Many people with ennui don’t even know that they have it, as there isn’t exactly a blood test for the emotional state. "Feelings associated with ennui have been described as ‘mental weariness’ and a general feeling of dissatisfaction and being unengaged," says Emily Edlynn, Ph.D. with the blog The Art and Science of Mom in an email. "It’s important to note that research examining chronic boredom and depression have found that although highly associated, they are distinct states and not the same emotionally."
Ennui hasn’t been studied much, although boredom has been and it’s difficult to pin down, diagnostically speaking.
"Boredom, like all emotions, does not have a one-to-one mapping with ‘symptoms’ or expressions; rather, we can feel bored in different ways at different times, just like we can feel anger and other emotions in a variety of ways (from quiet frustration at a late colleague to rage at a person who has harmed a loved one)," explains Erin C. Westgate, Ph.D., assistant professor in the department of psychology at the University of Florida via email. "Empirical evidence suggests that boredom, for instance, is sometimes associated with heightened physiological arousal (i.e., fast heart rate) and sometimes with low arousal (i.e., slow heart rate, lower blood pressure, etc). Thus, there’s likely no one way that ennui or chronic boredom feels."
Certain types of people seem more likely to develop ennui. "Neurological studies suggest that some people, like thrill-seekers, need more stimulation to release the brain’s pleasure and reward chemicals. For some reason, men are more likely to fall in this category," says Edlynn.

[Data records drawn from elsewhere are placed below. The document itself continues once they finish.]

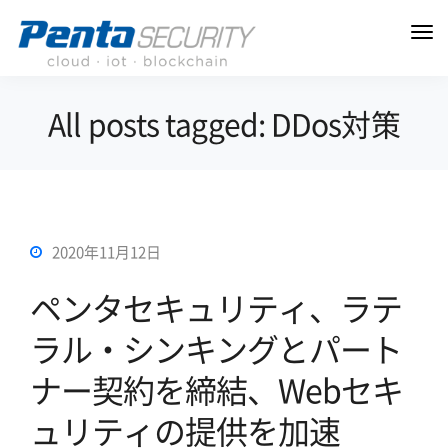
All posts tagged: DDos対策
2020年11月12日
ペンタセキュリティ、ラテ
ラル・シンキングとパート
ナー契約を締結、Webセキ
ュリティの提供を加速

It also seems that people with low self-awareness about their emotions are more prone to ennui. "The theory is that again, they do not have awareness about what provides them satisfaction," she explains, adding that people with attention problems such as attention-deficit/hyperactivity disorder (ADHD) are more likely to experience serious states of boredom.
The Upside of Ennui
Your reaction to ennui is key to whether it can be a productive experience. Sometimes it inspires people to look for broader meaning in life and embrace sensations like nostalgia and patriotism, Edlynn notes. "It can also activate people to figure out what will provide satisfaction, opening up new ways of thinking and exercising creativity," she explains. "However, plenty of evidence also indicates that feeling bored more often is a risk for significant psychological problems like various psychiatric diagnoses, substance abuse and gambling."

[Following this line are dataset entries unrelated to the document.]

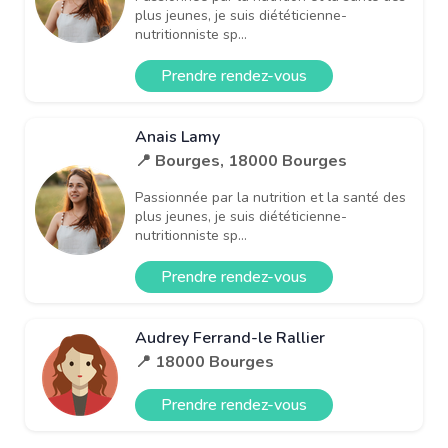
plus jeunes, je suis diététicienne-
nutritionniste sp...
Prendre rendez-vous
Anais Lamy
📍 Bourges, 18000 Bourges
Passionnée par la nutrition et la santé des
plus jeunes, je suis diététicienne-
nutritionniste sp...
Prendre rendez-vous
Audrey Ferrand-le Rallier
📍 18000 Bourges
Prendre rendez-vous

Obviously, feeling chronically disengaged from one’s own life and mentally weary isn’t a great way to walk around. And although there’s no real research on ennui, boredom studies have yielded us clues on how to do deal with it if it becomes a persistent issue.

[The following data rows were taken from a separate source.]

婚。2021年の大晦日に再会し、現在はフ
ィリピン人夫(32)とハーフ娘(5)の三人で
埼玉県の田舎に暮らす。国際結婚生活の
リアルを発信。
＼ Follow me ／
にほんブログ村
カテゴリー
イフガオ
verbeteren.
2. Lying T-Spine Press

First, revamp your thoughts about whatever is causing the boredom. For instance, college math students working on boring math problems can remind themselves that these exercises are part of reaching their future goals, Edlynn says.
Second, don’t immediately try to get rid of the feeling. "The more often we allow ourselves to feel boredom (not automatically picking up our phones), the more opportunities we have to tolerate it and use it to channel innovative and creative thinking," she advises. "In fact, children who figure out how to tolerate boredom through their own creativity and not by depending on others are more likely to manage it better as adults.
If the first two suggestions don’t help, shift gears and do another activity. Momentary boredom can be a signal that what you’re doing right now is meaningless and you should try something new. "People can do something else entirely, in hopes that the new activity will be a better attentional fit (i.e., not too hard, not too easy) and more meaningful than their current task," Westgate says. "Whether the same is true of chronic boredom or ennui is unclear."
Now That’s Important
If your feelings of melancholy and disenchantment are tied into a general dissatisfaction with how the world is (versus what you think it should be), you might suffer from the German construct of "weltschmerz" (which means "world pain"). Created by European poets in the late 18th and early 19th centuries, the word was coined to describe the disillusionment so often associated with artists of the era.